The general layer structure is such that an undercoat layer is provided on both sides of a transparent polyester support which is colored if necessary, and a silver halide emulsion layer and a protective layer are successively coated thereon. Become. A transverse light blocking layer is provided between the undercoat layer and the emulsion layer to prevent halation and crossover cut, thereby improving sharpness.

When the conventional conductive polymer is added to the protective layer, the antistatic effect on the unprocessed light-sensitive material is remarkable, but the antistatic effect after processing is deteriorated because it is easily eluted in the developing process. , It is difficult to elute when added to the subbing layer, but since the upper layer is a non-conductive gelatin layer, where the surface conductivity is poor, the conductive compound of the present invention is sufficient to be added to any layer. An antistatic effect can be obtained.

On the other hand, a light-sensitive material for printing is used by exposure from one side to obtain a high contrast on-off image, and a backing containing a dye for absorbing light is provided on the side opposite to the side having an emulsion layer on a support. A layer is provided via an undercoat layer, and a backing protective layer for preventing blocking and improving mechanical transportability is provided on the dye-containing layer.

From the viewpoint of not affecting the photographic performance, the conductive compound of the present invention is preferably added to the backing layer side, and those which do not adversely affect the interaction with the dye in the backing layer are selected and used.

[0041]

The present invention will be described in detail below with reference to examples, but the embodiments of the present invention are not limited thereto.

Example 1 Corona discharge treatment (AC sinusoidal waveform discharge frequency 30 kHz on both sides of a biaxially stretched polyethylene terephthalate support)
z, clearance 1.5mm, 0.36kV · A · min /
m ² ) to give vinylidene chloride, methyl methacrylate,
A copolymer in which the weight ratio of acrylic acid is 90: 8: 2 is applied to a thickness of 0.3 μm, and the dry-bulb temperature is 180 ° C.
It was dried for 56 seconds to form an adhesive layer (undercoat layer). A polymer composition containing the conductive compound of the present invention was applied to both surfaces of the composition.

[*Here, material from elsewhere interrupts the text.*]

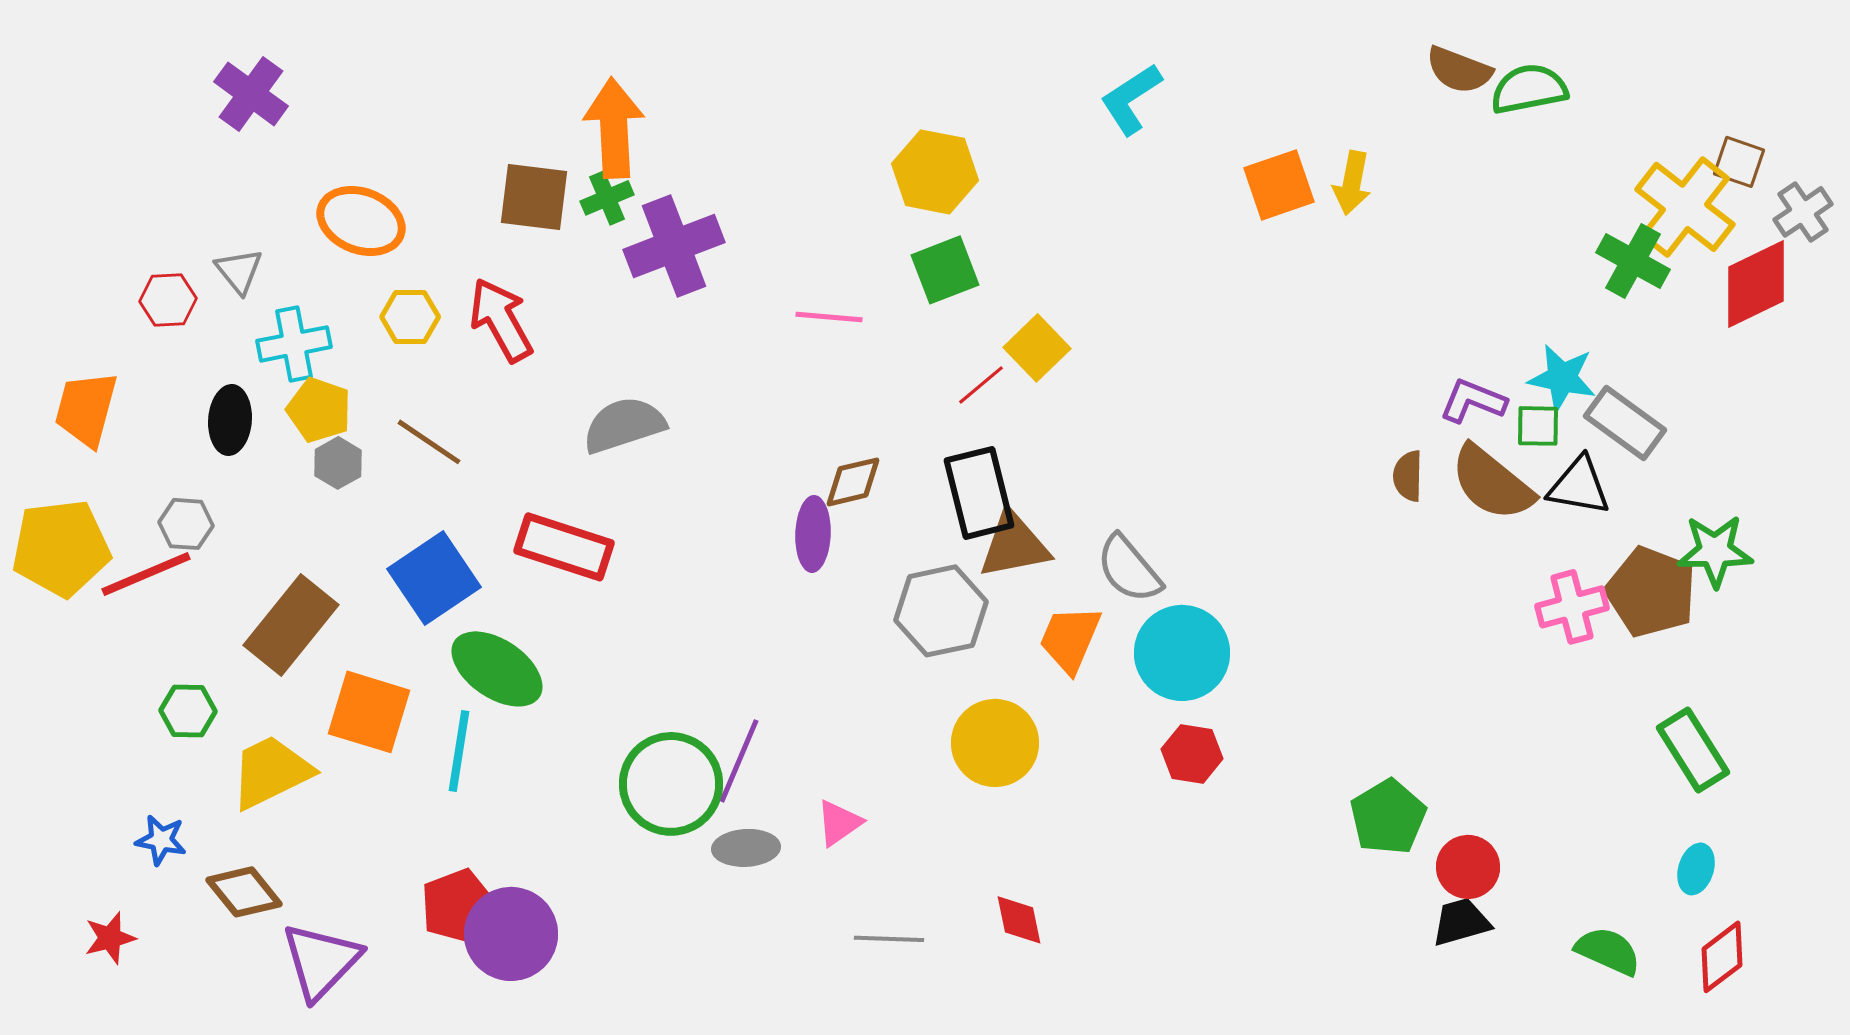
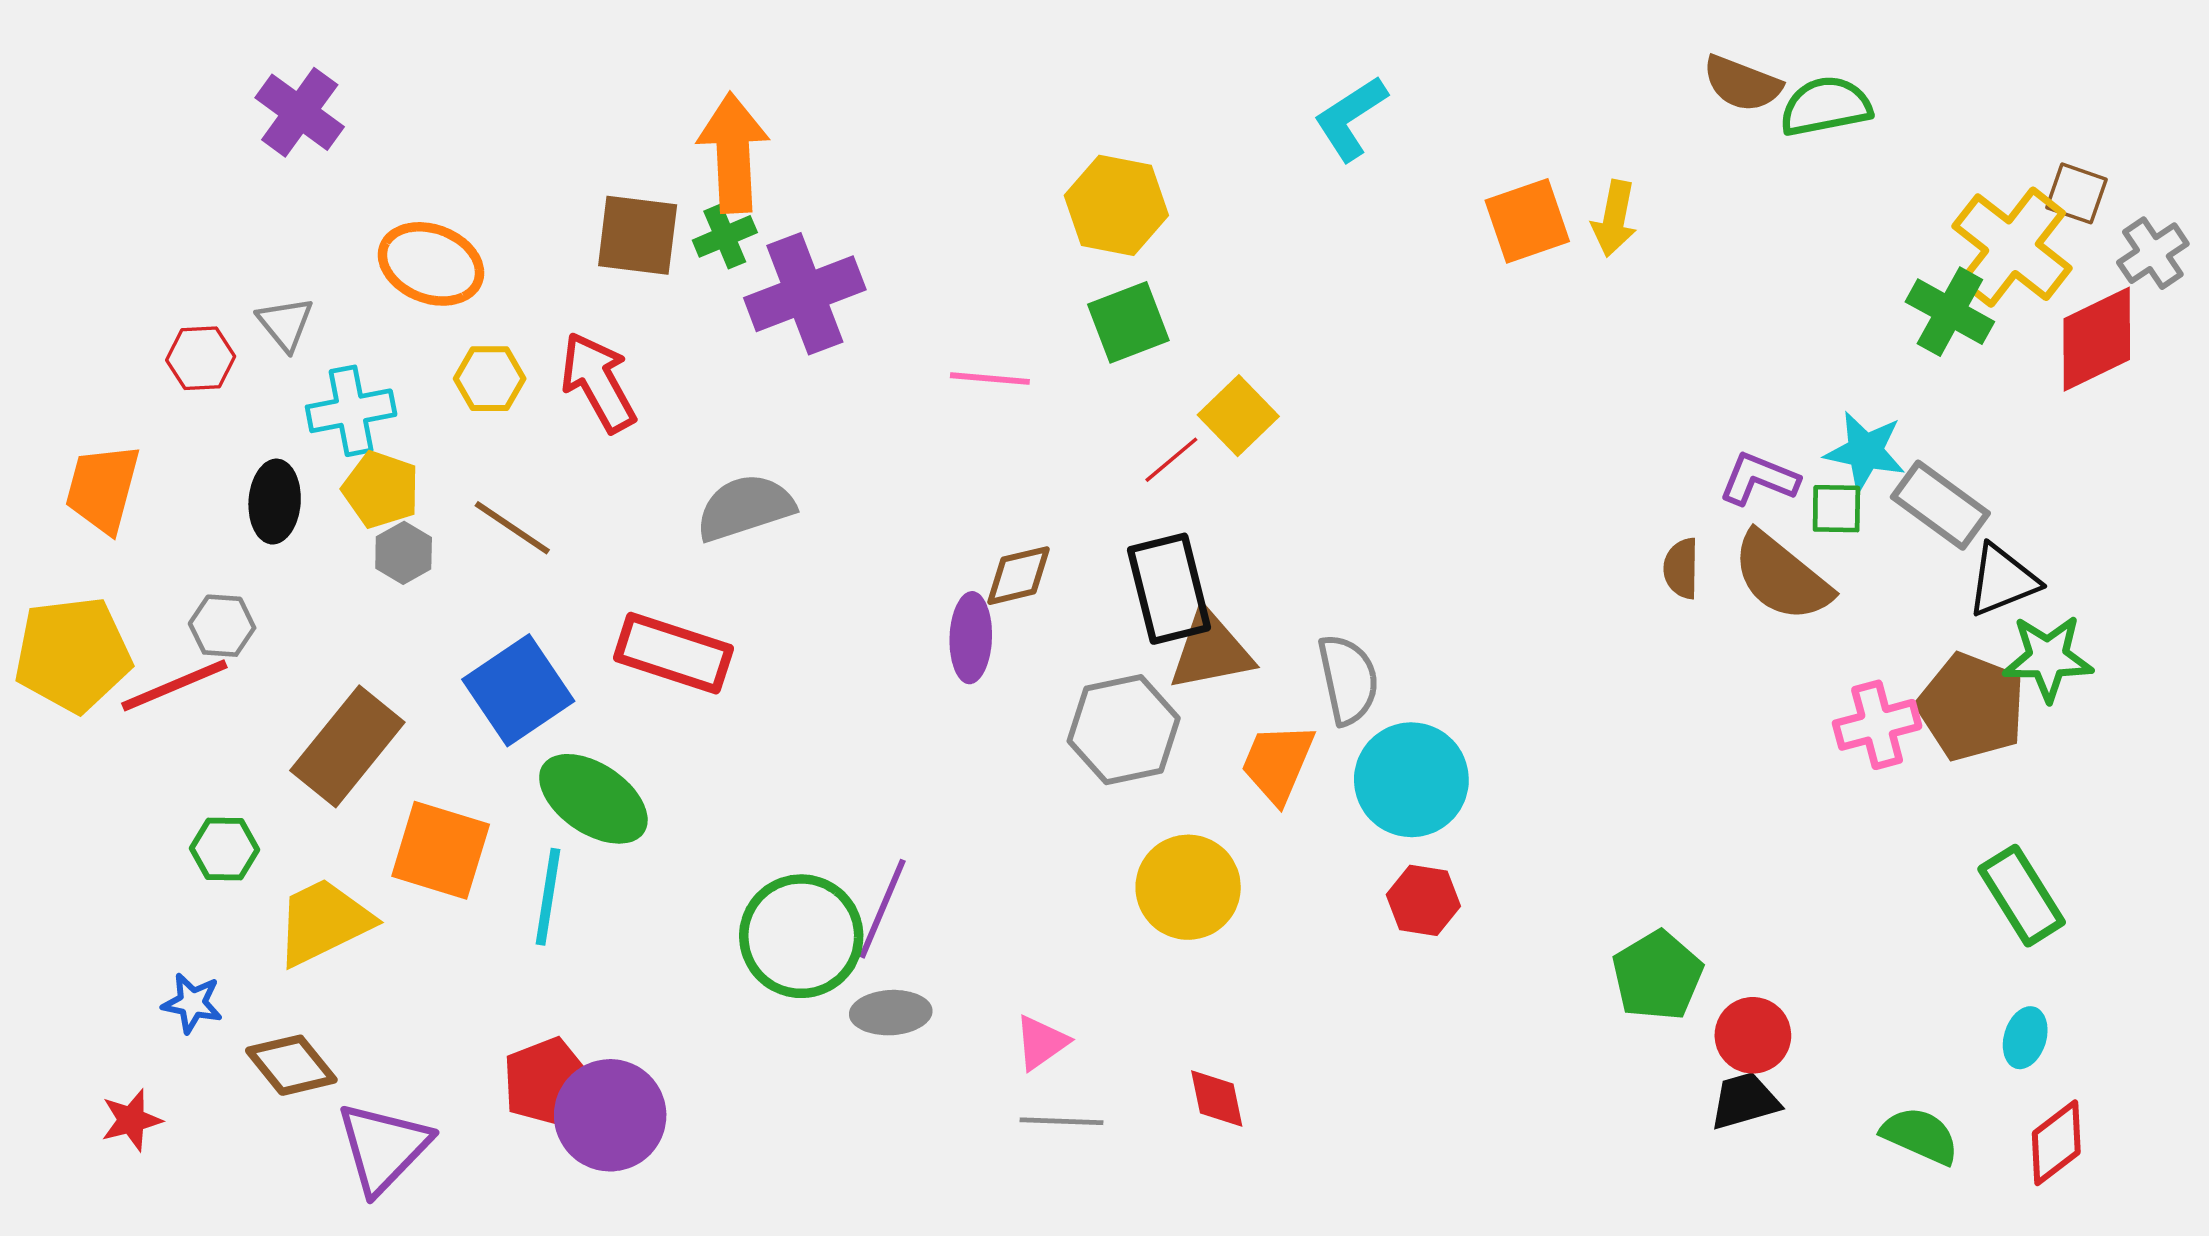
black triangle: (1579, 486) -> (2002, 580), moved, turned -32
gray semicircle: (1129, 569) -> (1348, 679), turned -152
pink triangle: (839, 823) -> (1041, 1042), moved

The polymerization composition was obtained by the following method.
That is, in 100 parts of water, 10 parts of sodium polystyrene sulfonate having a weight average molecular weight of 120,000, 10 parts of a monomer as a base of a conductive compound, 1 part of ammonium persulfate (equimolar ferric chloride), fluorinated nonylbenzene sulfonate. The composition containing 1 part of the surfactant was stirred and mixed at 90 ° C. for 9 hours to obtain a polymer composition. 10 parts of activated carbon was added to this polymer composition, which was stirred at room temperature for 30 minutes and then filtered off. 100 parts of the filtered polymer composition was added to a copolymer composition of metahexyl acrylate, methyl methacrylate and glycidyl methacrylate (copolymerization ratio 40: 4).
0:20, solid content concentration 40%), 12 parts, and 0.3 part of silica having an average particle diameter of 1.2 μm were added to obtain a polymerization composition. This was applied onto the above-mentioned adhesive layer in a thickness of 0.6 μm and dried at a dry-bulb temperature of 160 ° C. for 48 seconds.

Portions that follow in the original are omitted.